Other CIP highlights included the West Side sewer project (a multi‑discipline investment spanning water, sanitary and storm components), the Big Walnut trail and Link‑to‑Literacy trail projects, and a mix of smaller maintenance and technology investments. The director said $2.1 million in utility‑related capital is included for 2026 against a longer five‑year utility program totaling about $28 million.
Council members asked for clarifications and flagged follow‑up items. Councilmember Schnetzer asked whether Academy Park scope had changed; the director said scope is largely unchanged but delivery and parking design increased costs. Councilmember Dova asked how completed plans such as an aquatics facility master plan should be reflected in the CIP; staff said master‑plan outputs can be added as visionary or assessment‑stage projects and that the administration can insert a visionary project to keep the master‑plan results on the CIP radar. Councilmember McGregor asked about the pool lining life; the director confirmed the existing liner remains serviceable.
The director noted that the Creekside flood mitigation and plaza item is included in the CIP rollup as an actionable project in design but will not be part of the October 2026 budget request; the administration said it will return with a separate funding/bonding request for that scope at a later date.

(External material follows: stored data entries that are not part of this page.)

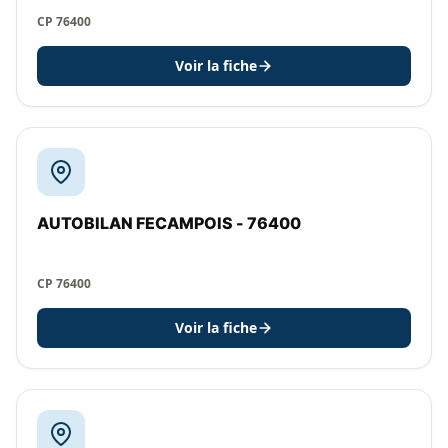
CP 76400
Voir la fiche
AUTOBILAN FECAMPOIS - 76400
CP 76400
Voir la fiche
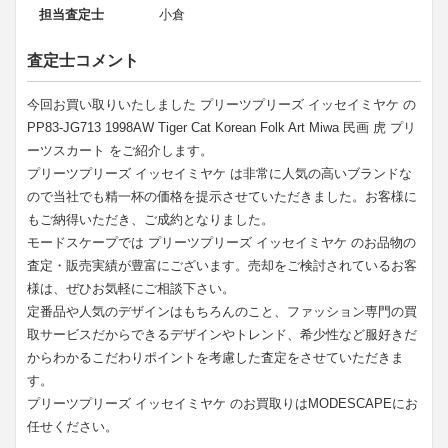
担当査定士
小倉
査定士コメント
今回お買い取りいたしました プリーツプリーズ イッセイミヤケ の
PP83-JG713 1998AW Tiger Cat Korean Folk Art Miwa 民画 虎 プリ
ーツスカート をご紹介します。
プリーツプリーズ イッセイミヤケ は非常に人気の高いブランドな
ので当社でも精一杯の価格を提示させていただきました。お客様に
もご納得いただき、ご成約となりました。
モードスケープでは プリーツプリーズ イッセイミヤケ のお品物の
査定・販売実績が豊富にございます。売却をご検討されているお客
様は、ぜひお気軽にご相談下さい。
定番品や人気のデザインはもちろんのこと、ファッション専門の買
取サービスだからできるデザインやトレンド、希少性など服好きだ
からわかるこだわりポイントを考慮した査定をさせていただきま
す。
プリーツプリーズ イッセイミヤケ のお買取りはMODESCAPEにお
任せください。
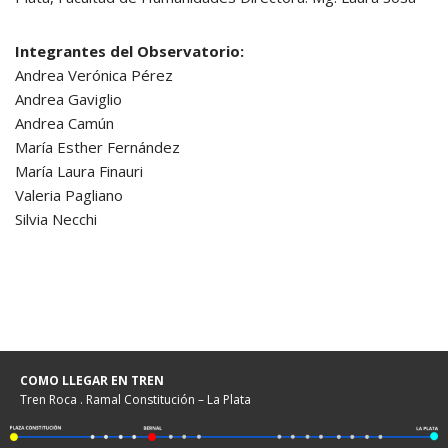
Integrantes del Observatorio:
Andrea Verónica Pérez
Andrea Gaviglio
Andrea Camún
María Esther Fernández
María Laura Finauri
Valeria Pagliano
Silvia Necchi
COMO LLEGAR EN TREN
Tren Roca . Ramal Constitución – La Plata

Timing: the administration proposed first reading of the CIP update on Oct. 6, committee review Oct. 13, second reading and adoption on Oct. 20, and then the capital budget work would continue through the formal budget workshop schedule in late October.
Speakers in this segment included the Senior Director of Operations (presenting) and council members who asked follow‑up questions: Councilmembers Schnetzer, McGregor, Dova, Bowers and others.